Authors: Apter, Andrea J; Perez, Luzmercy; Han, Xiaoyan; Ndicu, Grace; Localio, Anna; Park, Hami; Mullen, Alyssa N; Klusaritz, Heather; Rogers, Marisa; Cidav, Zuleyha; Bryant-Stephens, Tyra; Bender, Bruce G; Reisine, Susan T; Morales, Knashawn H
Published In J Allergy Clin Immunol Pract, (2020 Nov - Dec)

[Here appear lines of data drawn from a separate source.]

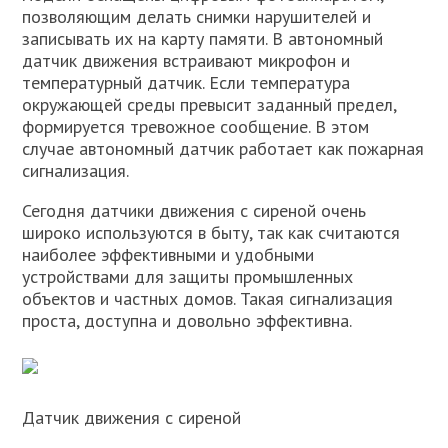
позволяющим делать снимки нарушителей и
записывать их на карту памяти. В автономный
датчик движения встраивают микрофон и
температурный датчик. Если температура
окружающей среды превысит заданный предел,
формируется тревожное сообщение. В этом
случае автономный датчик работает как пожарная
сигнализация.
Сегодня датчики движения с сиреной очень
широко используются в быту, так как считаются
наиболее эффективными и удобными
устройствами для защиты промышленных
объектов и частных домов. Такая сигнализация
проста, доступна и довольно эффективна.
Датчик движения с сиреной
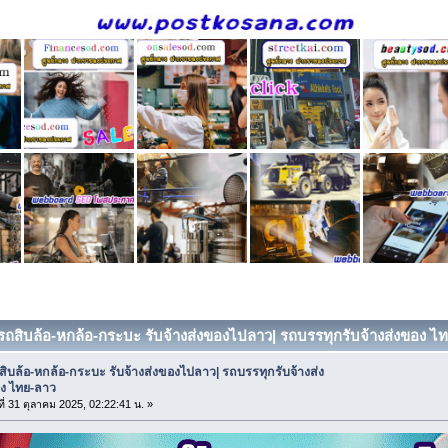
 รถสิบล้อ-หกล้อ-กระบะ รับจ้างส่งของไปลาว| รถบรรทุกรับจ้างส่งของ ไทย
สิบล้อ-หกล้อ-กระบะ รับจ้างส่งของไปลาว| รถบรรทุกรับจ้างส่ง
ง ไทย-ลาว
ที่ 31 ตุลาคม 2025, 02:22:41 น. »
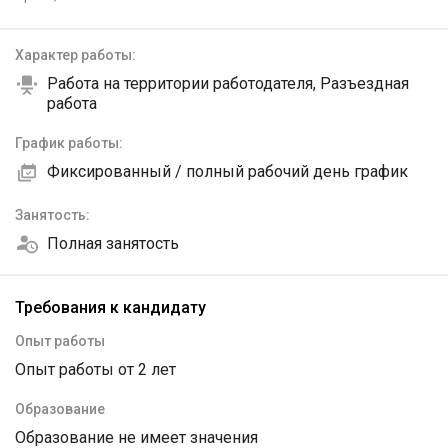
Характер работы:
Работа на территории работодателя, Разъездная
работа
График работы:
Фиксированный / полный рабочий день график
Занятость:
Полная занятость
Требования к кандидату
Опыт работы
Опыт работы от 2 лет
Образование
Образование не имеет значения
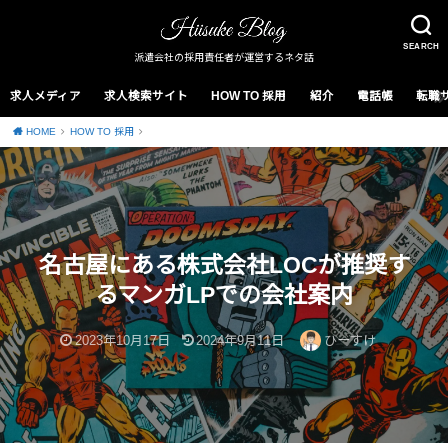
SEARCH
派遣会社の採用責任者が運営するネタ話
求人メディア
求人検索サイト
HOW TO 採用
紹介
電話帳
転職
HOME
HOW TO 採用
名古屋にある株式会社LOCが推奨す
るマンガLPでの会社案内
2023年10月17日
2024年9月11日
ひーすけ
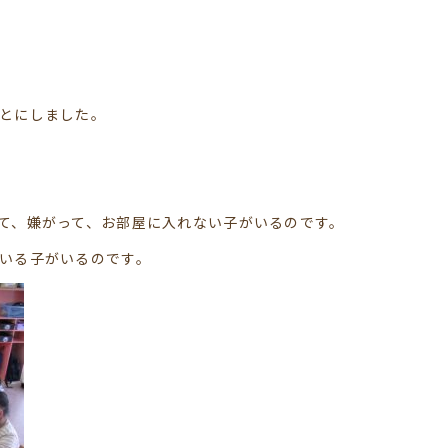
とにしました。
て、嫌がって、お部屋に入れない子がいるのです。
いる子がいるのです。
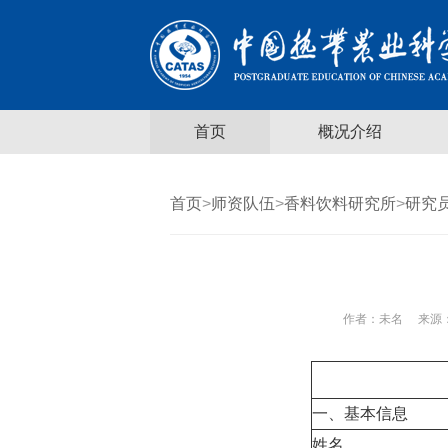
首页
概况介绍
首页
>
师资队伍
>
香料饮料研究所
>
研究
作者：
未名
来源：
一、基本信息
姓名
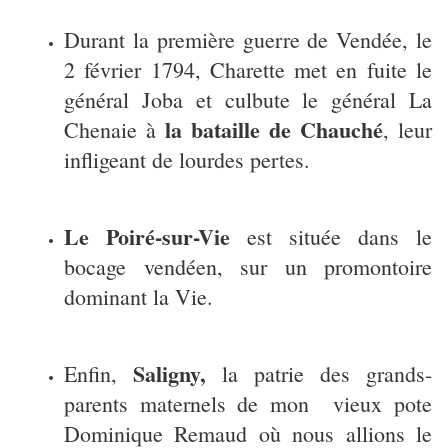
Durant la première guerre de Vendée, le
2 février 1794, Charette met en fuite le
général Joba et culbute le général La
la bataille de Chauché
Chenaie à
, leur
infligeant de lourdes pertes.
Le Poiré-sur-Vie
est située dans le
bocage vendéen, sur un promontoire
dominant la Vie.
Saligny,
Enfin,
la patrie des grands-
parents maternels de mon vieux pote
Dominique Remaud où nous allions le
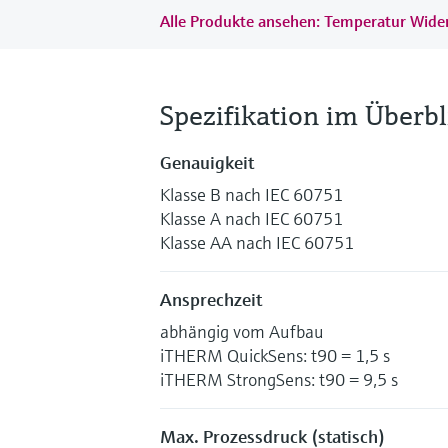
Alle Produkte ansehen: Temperatur Wid
Spezifikation im Überbl
Genauigkeit
Klasse B nach IEC 60751
Klasse A nach IEC 60751
Klasse AA nach IEC 60751
Ansprechzeit
abhängig vom Aufbau
iTHERM QuickSens: t90 = 1,5 s
iTHERM StrongSens: t90 = 9,5 s
Max. Prozessdruck (statisch)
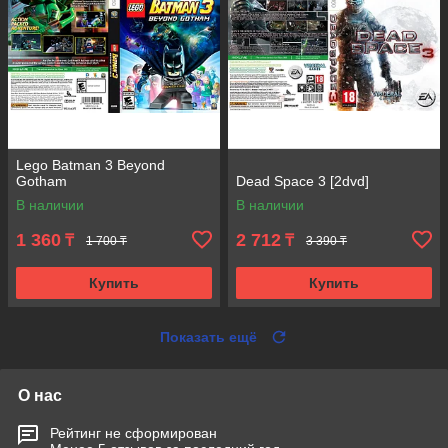
Lego Batman 3 Beyond
Gotham
Dead Space 3 [2dvd]
В наличии
В наличии
1 360
2 712
₸
₸
1 700 ₸
3 390 ₸
Купить
Купить
Показать ещё
О нас
Рейтинг не сформирован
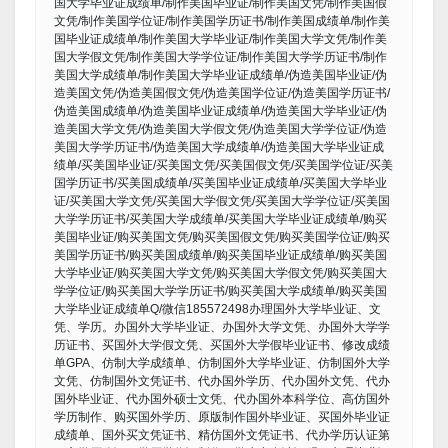
国大学毕业证成绩单/制作美国毕业证/制作美国文凭/制作美国假
文凭/制作美国学位证/制作美国学历证书/制作美国成绩单/制作美
国毕业证成绩单/制作美国大学毕业证/制作美国大学文凭/制作美
国大学假文凭/制作美国大学学位证/制作美国大学学历证书/制作
美国大学成绩单/制作美国大学毕业证成绩单/伪造美国毕业证/伪
造美国文凭/伪造美国假文凭/伪造美国学位证/伪造美国学历证书/
伪造美国成绩单/伪造美国毕业证成绩单/伪造美国大学毕业证/伪
造美国大学文凭/伪造美国大学假文凭/伪造美国大学学位证/伪造
美国大学学历证书/伪造美国大学成绩单/伪造美国大学毕业证成
绩单/买美国毕业证/买美国文凭/买美国假文凭/买美国学位证/买美
国学历证书/买美国成绩单/买美国毕业证成绩单/买美国大学毕业
证/买美国大学文凭/买美国大学假文凭/买美国大学学位证/买美国
大学学历证书/买美国大学成绩单/买美国大学毕业证成绩单/购买
美国毕业证/购买美国文凭/购买美国假文凭/购买美国学位证/购买
美国学历证书/购买美国成绩单/购买美国毕业证成绩单/购买美国
大学毕业证/购买美国大学文凭/购买美国大学假文凭/购买美国大
学学位证/购买美国大学学历证书/购买美国大学成绩单/购买美国
大学毕业证成绩单Q/微信185572498办理国外大学毕业证、文
凭、学历。办国外大学毕业证、办国外大学文凭、办国外大学学
历证书、买国外大学假文凭、买国外大学假毕业证书、修改成绩
单GPA、仿制大学成绩单、仿制国外大学毕业证、仿制国外大学
文凭、仿制国外文凭证书、代办国外学历、代办国外文凭、代办
国外毕业证、代办国外硕士文凭、代办国外本科学位、高仿国外
学历制作、购买国外学历、原版制作国外毕业证、买国外毕业证
成绩单、国外买文凭证书、精仿国外文凭证书、代办学历认证第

Abstract: BACKGROUND: Few interventions have targeted low-income adults with moderate to severe asthma despite their high mortality. OBJECTIVE: To assess whether a patient advocate (PA) intervention improves asthma outcomes over usual care (UC). METHODS: This 2-armed randomized clinical trial recruited adults with moderate to severe asthma from primary care and asthma-specialty practices serving low-income neighborhoods. Patients were randomized to 6 months of a PA intervention or UC. PAs were recent college graduates anticipating health care careers, who coached, modeled, and assisted participants with preparations for asthma-related medical visits, attended visits, and confirmed participants' understanding of provider recommendations. Participants were followed for at least a year for patient-centered asthma outcomes: asthma control (primary outcome), quality of life, prednisone requirements, emergency department visits, and hospitalizations. RESULTS: There were 312 participants. Their mean age was 51 years (range, 19-93 years), 69% were women, 66% African American, 8% Hispanic/Latino, 62% reported hospitalization for asthma in the year before randomization, 21% had diabetes, and 61% had a body mass index of 30 or more. Asthma control improved over 12 months, more in the intervention group (-0.45 [95% CI, -0.67 to -0.21]) than in the UC group (-0.26 [95% CI, -0.53 to -0.01]), and was sustained at 24 months but with no statistical difference between groups. The 6-month rate of emergency department visits decreased in the intervention (-0.90 [95% CI, -1.56 to -0.42]) and UC (-0.42 [95% CI, -0.72 to -0.06]) groups over 12 months. The cost of the PA program was $1521 per patient. Only 64% of those assigned had a PA visit. CONCLUSIONS: A PA may be a promising intervention to improve and sustain outcomes in this high-risk population if expanded to address factors that make keeping appointments difficult.